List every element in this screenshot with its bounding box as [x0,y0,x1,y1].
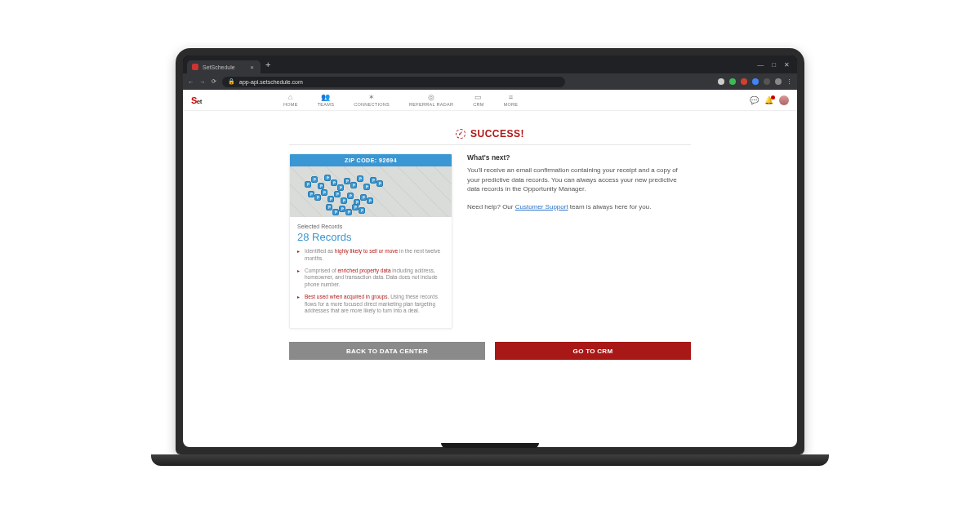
browser-tabstrip: SetSchedule × + — □ ✕ [183,55,797,73]
map-pin-icon[interactable] [350,182,357,188]
tab-title: SetSchedule [203,64,235,70]
map-pin-icon[interactable] [314,194,321,201]
map-pin-icon[interactable] [341,197,347,204]
nav-crm[interactable]: ▭ CRM [473,93,483,107]
hamburger-icon: ≡ [509,93,513,101]
map-pin-icon[interactable] [360,194,367,201]
nav-more[interactable]: ≡ MORE [504,93,519,107]
laptop-notch [441,443,539,448]
window-minimize-icon[interactable]: — [757,61,764,69]
extension-icon[interactable] [729,78,736,85]
window-close-icon[interactable]: ✕ [784,61,790,69]
avatar[interactable] [779,95,789,105]
map-pin-icon[interactable] [308,191,314,197]
teams-icon: 👥 [321,93,330,101]
map-pin-icon[interactable] [318,183,324,189]
tab-favicon-icon [192,64,198,70]
help-paragraph: Need help? Our Customer Support team is … [467,202,691,212]
success-title-row: SUCCESS! [289,124,691,140]
map-pin-icon[interactable] [327,196,334,202]
bullet-highlight: enriched property data [337,268,390,273]
map-pin-icon[interactable] [352,204,359,210]
map-pin-icon[interactable] [339,206,345,212]
whats-next-body: You'll receive an email confirmation con… [467,166,691,194]
map-pin-icon[interactable] [344,178,350,184]
map-pin-icon[interactable] [376,180,383,187]
records-count: 28 Records [297,231,444,243]
nav-label: TEAMS [318,102,334,107]
browser-tab[interactable]: SetSchedule × [187,60,261,73]
map-pin-icon[interactable] [359,207,365,214]
nav-label: MORE [504,102,519,107]
map-pin-icon[interactable] [347,193,354,199]
nav-label: HOME [283,102,298,107]
briefcase-icon: ▭ [474,93,482,101]
extension-icon[interactable] [752,78,759,85]
extension-icon[interactable] [775,78,782,85]
success-heading: SUCCESS! [456,128,524,140]
map-pin-icon[interactable] [357,175,363,182]
bullet-highlight: Best used when acquired in groups. [305,294,389,299]
zip-code-bar: ZIP CODE: 92694 [290,154,452,166]
extension-icon[interactable] [718,78,724,85]
success-text: SUCCESS! [470,128,524,140]
nav-teams[interactable]: 👥 TEAMS [318,93,334,107]
nav-connections[interactable]: ✶ CONNECTIONS [354,93,390,107]
map-pin-icon[interactable] [311,176,318,183]
map-pin-icon[interactable] [332,209,339,215]
laptop-screen: SetSchedule × + — □ ✕ ← → ⟳ 🔒 app-api.se… [183,55,797,447]
map-pin-icon[interactable] [367,197,373,204]
divider [289,144,691,145]
feature-item: Identified as highly likely to sell or m… [297,248,444,263]
header-right: 💬 🔔 [750,95,789,105]
action-buttons: BACK TO DATA CENTER GO TO CRM [289,342,691,360]
map-pin-icon[interactable] [370,177,376,184]
app-page: Set ⌂ HOME 👥 TEAMS ✶ CONNECT [183,90,797,447]
nav-reload-icon[interactable]: ⟳ [211,78,217,85]
bullet-highlight: highly likely to sell or move [335,248,398,254]
nav-label: CRM [473,102,483,107]
bell-icon[interactable]: 🔔 [764,96,773,104]
go-to-crm-button[interactable]: GO TO CRM [495,342,691,360]
map-pin-icon[interactable] [334,191,341,197]
nav-home[interactable]: ⌂ HOME [283,93,298,107]
help-pre: Need help? Our [467,203,515,210]
logo-main: S [191,95,197,105]
customer-support-link[interactable]: Customer Support [515,203,568,210]
browser-addressbar: ← → ⟳ 🔒 app-api.setschedule.com ⋮ [183,73,797,90]
map-pin-icon[interactable] [337,184,344,191]
back-to-data-center-button[interactable]: BACK TO DATA CENTER [289,342,485,360]
nav-referral-radar[interactable]: ◎ REFERRAL RADAR [409,93,453,107]
app-logo[interactable]: Set [191,95,202,105]
extension-icon[interactable] [764,78,770,85]
nav-label: CONNECTIONS [354,102,390,107]
nav-forward-icon[interactable]: → [199,79,206,85]
nav-back-icon[interactable]: ← [188,79,194,85]
home-icon: ⌂ [288,93,292,101]
extension-icons: ⋮ [718,78,792,85]
map-pin-icon[interactable] [345,209,352,215]
feature-item: Comprised of enriched property data incl… [297,268,444,289]
next-steps-panel: What's next? You'll receive an email con… [467,153,691,329]
tab-close-icon[interactable]: × [250,64,254,71]
map-pin-icon[interactable] [331,179,337,186]
map-pin-icon[interactable] [324,175,331,181]
map-pin-icon[interactable] [321,189,327,196]
connections-icon: ✶ [368,93,375,101]
feature-item: Best used when acquired in groups. Using… [297,294,444,315]
records-card: ZIP CODE: 92694 Selected Records 28 Reco… [289,153,452,329]
bullet-pre: Identified as [305,248,335,254]
extension-icon[interactable] [741,78,747,85]
chat-icon[interactable]: 💬 [750,96,759,104]
map-pin-icon[interactable] [326,204,332,210]
map-pin-icon[interactable] [363,184,370,190]
window-maximize-icon[interactable]: □ [772,61,776,69]
url-field[interactable]: 🔒 app-api.setschedule.com [222,77,565,87]
nav-label: REFERRAL RADAR [409,102,453,107]
new-tab-icon[interactable]: + [265,60,270,69]
help-post: team is always here for you. [568,203,652,210]
kebab-menu-icon[interactable]: ⋮ [786,78,792,85]
map-pin-icon[interactable] [305,181,311,188]
map-preview[interactable] [290,166,452,217]
laptop-base [151,454,829,466]
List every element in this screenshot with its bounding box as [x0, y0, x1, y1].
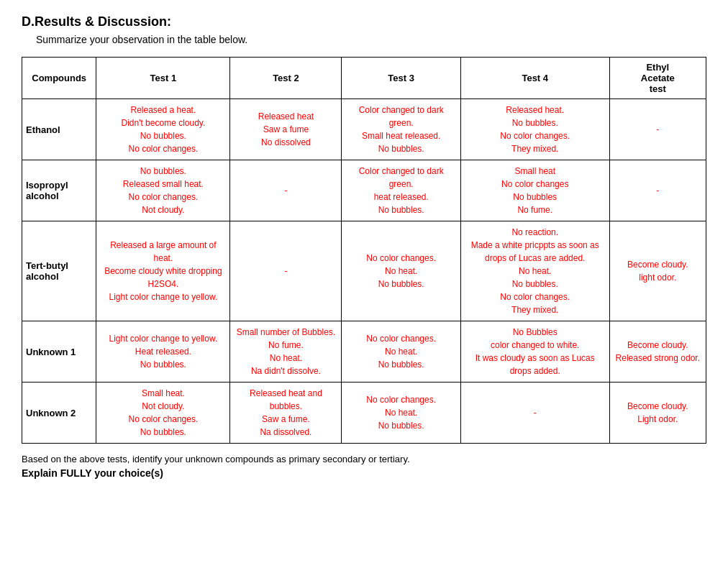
cell-ethyl: Become cloudy. Released strong odor.	[609, 321, 706, 383]
cell-ethyl: -	[609, 99, 706, 160]
footer-line2: Explain FULLY your choice(s)	[22, 467, 706, 479]
cell-test2: -	[230, 221, 342, 321]
compound-name: Unknown 1	[22, 321, 96, 383]
cell-test4: Small heat No color changes No bubbles N…	[460, 160, 609, 221]
subtitle: Summarize your observation in the table …	[36, 34, 706, 45]
col-header-test2: Test 2	[230, 58, 342, 99]
cell-test3: Color changed to dark green. Small heat …	[342, 99, 460, 160]
cell-test4: -	[460, 383, 609, 444]
table-row: Isopropyl alcoholNo bubbles. Released sm…	[22, 160, 706, 221]
col-header-test4: Test 4	[460, 58, 609, 99]
compound-name: Isopropyl alcohol	[22, 160, 96, 221]
footer-line1: Based on the above tests, identify your …	[22, 454, 706, 464]
col-header-ethyl: EthylAcetatetest	[609, 58, 706, 99]
cell-test1: Released a large amount of heat. Become …	[96, 221, 230, 321]
cell-test2: Small number of Bubbles. No fume. No hea…	[230, 321, 342, 383]
table-header-row: Compounds Test 1 Test 2 Test 3 Test 4 Et…	[22, 58, 706, 99]
cell-ethyl: Become cloudy. light odor.	[609, 221, 706, 321]
cell-test1: Small heat. Not cloudy. No color changes…	[96, 383, 230, 444]
col-header-compounds: Compounds	[22, 58, 96, 99]
cell-test2: -	[230, 160, 342, 221]
cell-test3: No color changes. No heat. No bubbles.	[342, 321, 460, 383]
cell-ethyl: -	[609, 160, 706, 221]
cell-test4: Released heat. No bubbles. No color chan…	[460, 99, 609, 160]
col-header-test3: Test 3	[342, 58, 460, 99]
table-row: Tert-butyl alcoholReleased a large amoun…	[22, 221, 706, 321]
cell-test2: Released heat and bubbles. Saw a fume. N…	[230, 383, 342, 444]
compound-name: Tert-butyl alcohol	[22, 221, 96, 321]
cell-test1: Released a heat. Didn't become cloudy. N…	[96, 99, 230, 160]
col-header-test1: Test 1	[96, 58, 230, 99]
cell-test2: Released heat Saw a fume No dissolved	[230, 99, 342, 160]
compound-name: Unknown 2	[22, 383, 96, 444]
cell-test3: Color changed to dark green. heat releas…	[342, 160, 460, 221]
cell-ethyl: Become cloudy. Light odor.	[609, 383, 706, 444]
cell-test4: No Bubbles color changed to white. It wa…	[460, 321, 609, 383]
section-title: D.Results & Discussion:	[22, 14, 706, 29]
cell-test3: No color changes. No heat. No bubbles.	[342, 221, 460, 321]
table-row: Unknown 2Small heat. Not cloudy. No colo…	[22, 383, 706, 444]
cell-test4: No reaction. Made a white pricppts as so…	[460, 221, 609, 321]
table-row: EthanolReleased a heat. Didn't become cl…	[22, 99, 706, 160]
cell-test3: No color changes. No heat. No bubbles.	[342, 383, 460, 444]
cell-test1: No bubbles. Released small heat. No colo…	[96, 160, 230, 221]
table-row: Unknown 1Light color change to yellow. H…	[22, 321, 706, 383]
compound-name: Ethanol	[22, 99, 96, 160]
results-table: Compounds Test 1 Test 2 Test 3 Test 4 Et…	[22, 57, 706, 444]
cell-test1: Light color change to yellow. Heat relea…	[96, 321, 230, 383]
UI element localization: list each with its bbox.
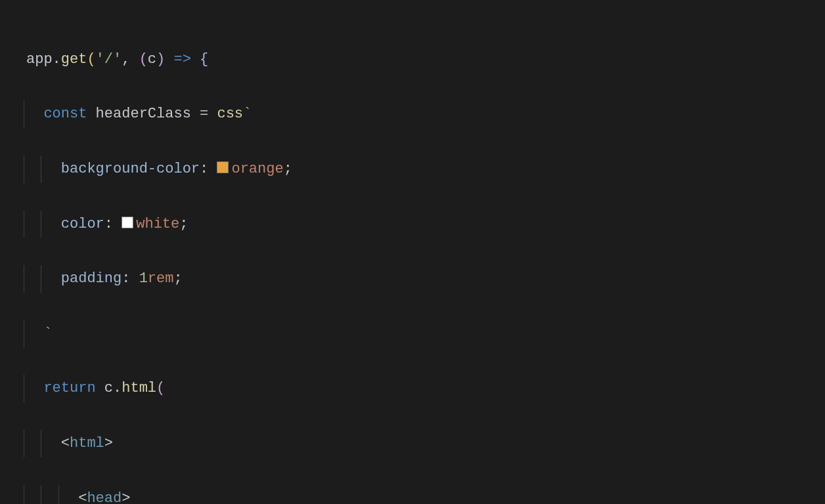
code-line: <html> bbox=[26, 430, 799, 457]
color-swatch-icon bbox=[217, 161, 229, 173]
code-line: return c.html( bbox=[26, 375, 799, 402]
css-value: white bbox=[136, 216, 179, 232]
code-line: <head> bbox=[26, 485, 799, 504]
jsx-tag: html bbox=[70, 435, 104, 452]
code-line: const headerClass = css` bbox=[26, 100, 799, 128]
method: get bbox=[61, 51, 87, 68]
code-line: color: white; bbox=[26, 211, 799, 238]
code-line: ` bbox=[26, 320, 799, 348]
css-property: color bbox=[61, 216, 104, 232]
css-property: background-color bbox=[61, 161, 200, 177]
code-line: background-color: orange; bbox=[26, 156, 799, 183]
string-literal: '/' bbox=[96, 51, 122, 68]
identifier: app bbox=[26, 51, 53, 68]
keyword: const bbox=[43, 106, 87, 122]
css-property: padding bbox=[61, 270, 122, 287]
code-line: app.get('/', (c) => { bbox=[26, 46, 799, 74]
code-block: app.get('/', (c) => { const headerClass … bbox=[0, 0, 825, 504]
jsx-tag: head bbox=[87, 490, 122, 504]
code-line: padding: 1rem; bbox=[26, 265, 799, 293]
color-swatch-icon bbox=[122, 217, 133, 228]
keyword: return bbox=[43, 380, 104, 396]
css-value: orange bbox=[231, 161, 283, 177]
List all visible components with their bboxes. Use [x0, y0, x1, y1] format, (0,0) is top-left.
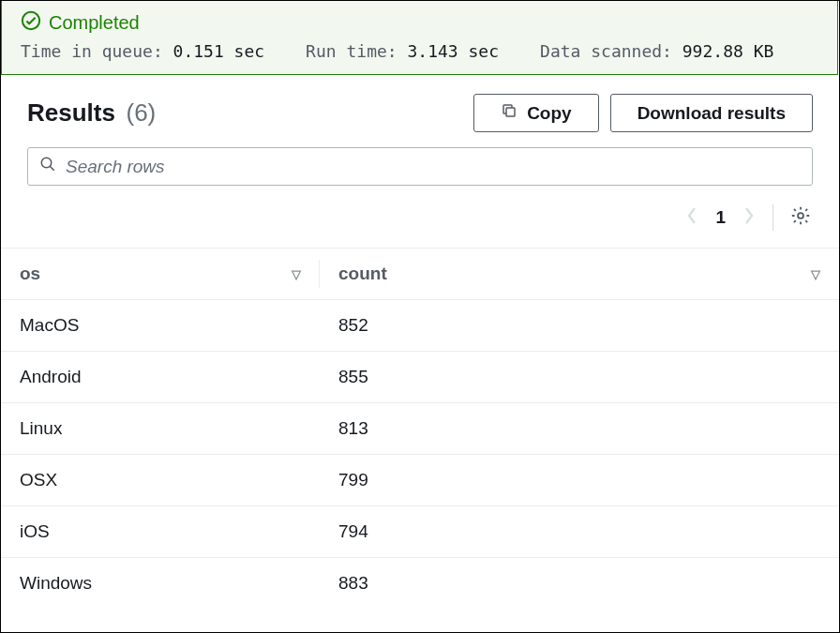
column-header-count[interactable]: count ▽	[320, 249, 839, 299]
table-header: os ▽ count ▽	[1, 249, 839, 300]
sort-icon: ▽	[292, 267, 301, 281]
search-icon	[39, 156, 56, 177]
search-input[interactable]	[66, 157, 801, 177]
cell-os: OSX	[1, 455, 320, 505]
table-row: Android855	[1, 352, 839, 403]
page-number: 1	[715, 207, 726, 228]
cell-os: Android	[1, 352, 320, 402]
cell-count: 883	[320, 558, 839, 609]
column-header-os-label: os	[20, 264, 40, 284]
copy-button[interactable]: Copy	[473, 94, 599, 132]
copy-button-label: Copy	[527, 103, 572, 124]
run-time: Run time: 3.143 sec	[306, 41, 499, 61]
results-count: (6)	[126, 98, 156, 127]
column-header-count-label: count	[338, 264, 387, 284]
header-buttons: Copy Download results	[473, 94, 813, 132]
chevron-right-icon	[742, 205, 756, 226]
download-results-label: Download results	[638, 103, 786, 124]
table-row: Windows883	[1, 558, 839, 609]
search-box[interactable]	[27, 147, 813, 186]
table-row: Linux813	[1, 403, 839, 455]
status-line: Completed	[21, 10, 818, 36]
svg-point-2	[41, 158, 52, 168]
prev-page-button[interactable]	[685, 205, 698, 231]
column-header-os[interactable]: os ▽	[1, 249, 320, 299]
svg-rect-1	[506, 108, 515, 116]
svg-line-3	[50, 166, 54, 171]
sort-icon: ▽	[811, 267, 820, 281]
next-page-button[interactable]	[742, 205, 756, 231]
check-circle-icon	[21, 10, 41, 36]
results-title-group: Results (6)	[27, 98, 156, 128]
search-wrap	[1, 147, 839, 199]
queue-time: Time in queue: 0.151 sec	[21, 41, 264, 61]
cell-count: 813	[320, 403, 839, 454]
status-bar: Completed Time in queue: 0.151 sec Run t…	[1, 1, 838, 75]
cell-count: 855	[320, 352, 839, 402]
download-results-button[interactable]: Download results	[610, 94, 813, 132]
copy-icon	[501, 102, 518, 124]
table-body: MacOS852Android855Linux813OSX799iOS794Wi…	[1, 300, 839, 609]
table-row: iOS794	[1, 506, 839, 558]
status-metrics: Time in queue: 0.151 sec Run time: 3.143…	[21, 41, 818, 61]
gear-icon	[790, 205, 811, 226]
pagination-row: 1	[1, 199, 839, 248]
chevron-left-icon	[685, 205, 698, 226]
results-header: Results (6) Copy Download results	[1, 75, 839, 147]
cell-count: 799	[320, 455, 839, 505]
cell-os: MacOS	[1, 300, 320, 351]
settings-button[interactable]	[790, 205, 811, 231]
cell-count: 794	[320, 506, 839, 557]
cell-count: 852	[320, 300, 839, 351]
results-title: Results	[27, 98, 115, 127]
cell-os: iOS	[1, 506, 320, 557]
data-scanned: Data scanned: 992.88 KB	[540, 41, 773, 61]
svg-point-4	[798, 213, 803, 219]
cell-os: Windows	[1, 558, 320, 609]
status-label: Completed	[49, 12, 140, 34]
divider	[772, 204, 773, 231]
pager: 1	[685, 205, 756, 231]
cell-os: Linux	[1, 403, 320, 454]
results-table: os ▽ count ▽ MacOS852Android855Linux813O…	[1, 248, 839, 609]
table-row: MacOS852	[1, 300, 839, 352]
table-row: OSX799	[1, 455, 839, 506]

:: INSTRUCTIONS TO FOLLOW ::
If a line in the entries includes the word "success", copy that line out.

:: SOLUTION TO THIS EXERCISE ::
success-title-row: SUCCESS! [289,124,691,140]
success-heading: SUCCESS! [456,128,524,140]
success-text: SUCCESS! [470,128,524,140]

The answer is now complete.